Previous years have focused around themes such as the Arabs and the world in 2021, revolts and revolutions in 2020, and the body in 2019, and in addition to the History Days being an opportunity for academic and other authors to present their work to the general public, they also host the Grand Prix of the Arab World Institute. Awarded with the sponsorship of the Institute and the Moroccan Royal Academy, the announcement of the annual Prize is a highlight of the first Day’s meetings.

This year’s History Days took place on a weekend of early summer sunshine in Paris, with the plaza in front of the Arab World Institute on the left bank of the Seine attracting skateboarders, tourists, and speakers and audience members from the History Days, the latter no doubt grabbing a moment out from the busy schedule of lectures, roundtable discussions, and presentations taking place within the Institute’s signature glass-and-aluminium building.

Much of the difficulty for those attending was deciding which individual events to attend. With four taking place simultaneously in different parts of the building, choices had to be made. This was all the more the case this year, since unlike during previous editions of the History Days the discussions were not being broadcast on the radio station France Culture – perhaps they will be again in future years – and there was only limited live-streaming.

Three events on the first day of the History Days caught the Weekly’s eye, presenting the kind of mix that makes the occasion as a whole so rewarding. As was the case in previous years, the theme itself had been broadly interpreted, with women and gender allowing everything from a discussion of contemporary feminism in the Arab Maghreb states of Algeria, Morocco, and Tunisia to a lecture on the harem in pre-modern Morocco, followed in the evening by the presentation of this year’s Prize.

On the second day, there were discussions of Arab women in the Middle Ages, women’s participation in the Algerian War of Independence, and 19th and early 20th-century women’s magazines in the Arab world. They once again presented a mix of contemporary and considerably older history, with speakers working on various periods and areas of Arab history sharing the results of their research with a wider public than the one they might ordinarily reach.

There was a strong shortlist for this year’s Grand Prix, exhibiting what president of the jury Henry Laurens, professor of the history of the contemporary Arab world at the Collège de France in Paris, described as a “tropism” towards the Maghreb. It included Histoire de l’Algérie et de ses mémoires, des origines au hirak by Emmanuel Alcaraz, a full-scale history of Algeria drawing on new source materials, Partis politiques et protestations au Maroc, 1934-2020 by Mounia Bennani-Chraibi, a political history of modern Morocco, and Algérie 1914-1962. De la Grande Guerre à l’independence by Jacques Frémeaux, a survey of 20th-century Algerian history by a French specialist on the country.
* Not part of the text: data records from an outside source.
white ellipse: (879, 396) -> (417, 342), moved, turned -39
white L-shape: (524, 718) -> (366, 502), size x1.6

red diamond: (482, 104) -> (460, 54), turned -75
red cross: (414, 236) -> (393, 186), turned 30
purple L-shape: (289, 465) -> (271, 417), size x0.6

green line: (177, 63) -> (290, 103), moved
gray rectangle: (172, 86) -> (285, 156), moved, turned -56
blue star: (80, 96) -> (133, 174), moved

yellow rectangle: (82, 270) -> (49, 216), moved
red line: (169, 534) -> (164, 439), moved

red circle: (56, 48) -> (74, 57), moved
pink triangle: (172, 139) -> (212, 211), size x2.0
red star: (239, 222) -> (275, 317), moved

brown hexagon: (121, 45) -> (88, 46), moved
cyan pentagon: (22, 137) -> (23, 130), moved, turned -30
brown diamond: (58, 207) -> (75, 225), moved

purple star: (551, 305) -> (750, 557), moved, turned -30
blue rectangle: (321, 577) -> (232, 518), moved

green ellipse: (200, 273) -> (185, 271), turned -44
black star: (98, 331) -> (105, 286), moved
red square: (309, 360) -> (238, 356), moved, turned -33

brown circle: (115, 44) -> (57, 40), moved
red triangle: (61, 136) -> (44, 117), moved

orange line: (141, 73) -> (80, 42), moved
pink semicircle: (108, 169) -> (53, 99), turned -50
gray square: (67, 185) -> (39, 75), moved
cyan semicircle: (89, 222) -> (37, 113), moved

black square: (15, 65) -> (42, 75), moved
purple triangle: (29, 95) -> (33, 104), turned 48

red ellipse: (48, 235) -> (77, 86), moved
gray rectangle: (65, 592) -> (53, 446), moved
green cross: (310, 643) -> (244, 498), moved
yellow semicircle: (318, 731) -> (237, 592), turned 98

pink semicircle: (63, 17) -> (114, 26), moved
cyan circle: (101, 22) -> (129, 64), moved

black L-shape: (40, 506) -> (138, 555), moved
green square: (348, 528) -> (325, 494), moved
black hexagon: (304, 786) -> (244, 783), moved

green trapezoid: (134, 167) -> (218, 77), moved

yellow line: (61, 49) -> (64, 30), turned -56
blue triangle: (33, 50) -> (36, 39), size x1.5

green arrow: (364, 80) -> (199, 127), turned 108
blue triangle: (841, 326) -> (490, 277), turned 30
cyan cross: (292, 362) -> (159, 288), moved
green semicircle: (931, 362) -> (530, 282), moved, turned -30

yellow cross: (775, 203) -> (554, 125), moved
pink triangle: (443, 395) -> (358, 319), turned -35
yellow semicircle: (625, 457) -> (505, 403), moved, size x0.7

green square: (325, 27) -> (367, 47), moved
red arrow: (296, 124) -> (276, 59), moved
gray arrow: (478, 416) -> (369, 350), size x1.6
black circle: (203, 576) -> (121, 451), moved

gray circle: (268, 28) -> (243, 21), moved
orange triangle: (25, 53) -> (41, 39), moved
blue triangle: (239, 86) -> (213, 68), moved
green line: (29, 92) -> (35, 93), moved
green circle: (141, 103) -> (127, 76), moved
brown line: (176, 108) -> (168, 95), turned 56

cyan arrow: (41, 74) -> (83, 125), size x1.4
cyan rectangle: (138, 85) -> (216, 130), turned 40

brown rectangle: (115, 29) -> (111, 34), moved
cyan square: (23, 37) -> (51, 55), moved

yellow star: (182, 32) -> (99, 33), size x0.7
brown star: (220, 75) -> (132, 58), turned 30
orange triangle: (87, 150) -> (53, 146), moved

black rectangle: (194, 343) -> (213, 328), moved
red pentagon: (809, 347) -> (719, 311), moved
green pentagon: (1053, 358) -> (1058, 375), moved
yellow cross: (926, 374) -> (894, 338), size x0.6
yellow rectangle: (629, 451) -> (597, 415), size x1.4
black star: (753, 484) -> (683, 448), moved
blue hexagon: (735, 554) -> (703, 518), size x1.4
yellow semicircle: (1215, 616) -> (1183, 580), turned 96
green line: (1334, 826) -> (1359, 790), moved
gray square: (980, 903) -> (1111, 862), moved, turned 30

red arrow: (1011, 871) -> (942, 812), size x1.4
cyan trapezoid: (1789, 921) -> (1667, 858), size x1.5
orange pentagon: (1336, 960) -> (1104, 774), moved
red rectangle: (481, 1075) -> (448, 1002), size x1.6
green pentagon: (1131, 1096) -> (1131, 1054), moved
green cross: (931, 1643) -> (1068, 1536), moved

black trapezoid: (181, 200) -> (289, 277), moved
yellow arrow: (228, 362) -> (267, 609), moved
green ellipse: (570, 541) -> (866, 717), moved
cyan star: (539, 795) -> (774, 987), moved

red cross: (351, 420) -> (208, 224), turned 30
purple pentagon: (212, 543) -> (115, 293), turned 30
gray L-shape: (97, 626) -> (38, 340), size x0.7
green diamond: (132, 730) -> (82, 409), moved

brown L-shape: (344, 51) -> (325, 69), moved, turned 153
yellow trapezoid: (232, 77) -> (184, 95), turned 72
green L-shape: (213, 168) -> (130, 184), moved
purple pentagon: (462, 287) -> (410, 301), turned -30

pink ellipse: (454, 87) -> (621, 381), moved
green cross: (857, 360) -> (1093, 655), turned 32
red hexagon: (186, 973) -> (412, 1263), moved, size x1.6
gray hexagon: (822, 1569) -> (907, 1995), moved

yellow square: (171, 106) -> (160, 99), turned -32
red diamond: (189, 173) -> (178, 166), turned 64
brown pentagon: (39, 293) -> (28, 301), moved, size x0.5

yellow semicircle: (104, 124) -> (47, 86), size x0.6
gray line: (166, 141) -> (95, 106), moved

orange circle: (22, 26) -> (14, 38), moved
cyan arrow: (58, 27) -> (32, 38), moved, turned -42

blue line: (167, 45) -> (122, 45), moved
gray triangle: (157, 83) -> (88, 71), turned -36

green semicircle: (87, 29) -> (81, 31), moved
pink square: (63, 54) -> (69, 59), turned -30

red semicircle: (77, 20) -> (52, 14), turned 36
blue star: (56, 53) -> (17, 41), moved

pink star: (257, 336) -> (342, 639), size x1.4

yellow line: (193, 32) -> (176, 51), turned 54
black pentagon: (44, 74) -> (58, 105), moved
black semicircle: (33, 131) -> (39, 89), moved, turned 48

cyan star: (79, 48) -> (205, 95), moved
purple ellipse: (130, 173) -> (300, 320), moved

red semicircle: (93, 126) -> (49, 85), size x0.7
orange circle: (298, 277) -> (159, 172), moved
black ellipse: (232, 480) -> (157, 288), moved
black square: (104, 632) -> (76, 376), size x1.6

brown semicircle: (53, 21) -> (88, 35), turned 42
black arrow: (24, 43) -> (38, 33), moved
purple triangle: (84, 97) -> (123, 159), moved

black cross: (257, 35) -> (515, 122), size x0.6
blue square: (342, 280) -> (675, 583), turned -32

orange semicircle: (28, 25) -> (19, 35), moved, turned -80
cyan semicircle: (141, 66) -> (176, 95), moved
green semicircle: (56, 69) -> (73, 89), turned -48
There was one Egypt-related title on the shortlist in the shape of Les Papyrus de la Mer Rouge: L’inspecteur Merer: un témoin oculaire de la construction des Pyramides by Egyptologist Pierre Tallet describing a papyrus cache discovered at Al-Jarf on the Red Sea in 2013 that records the work of the workmen who moved the stone to build the Great Pyramid of Cheops (Khufu) on the Giza Plateau in around 2570 BCE. Tallet has already published the text of the most important papyrus fragments in two scholarly volumes published by the Institut francais d’archéologie orientale. The present book, co-written with US Egyptologist Marc Lehner, introduces them to a wider audience.

However, in the event, none of these titles won the Prize, which instead was awarded to Vincent Lemire for his book Au pied du mur: Vie et mort du quartier maghrébin de Jérusalem (1187-1967), a study of the nearly thousand-year-old Maghreb quarter of Jerusalem, founded by the Ayyubid sultan Salah al-Din (Saladin) to house pilgrims from the Maghreb countries in the city in 1187 and destroyed in the 1967 War. Lemire is the author of several other books in French on Jerusalem, and Arabic and English translations of his new one are forthcoming.

Emerging from the History Days into the Paris sunshine at the end of three days of stimulating meetings, the value of the exercise was abundantly clear. Possibly some of the speakers had had to simplify their work to meet the needs of a general audience probably not having the kind of background that can be assumed in an audience of their peers.

However, this allowed bridges to be built between such academic work and the general public, reminding the former of their responsibility to explain their preoccupations and encouraging the latter to pursue their interest in issues of general concern. Judging by the impressive turnout for the meetings, perhaps particularly later in the day, these bridges are still up and functioning in France as perhaps they are not in some other countries.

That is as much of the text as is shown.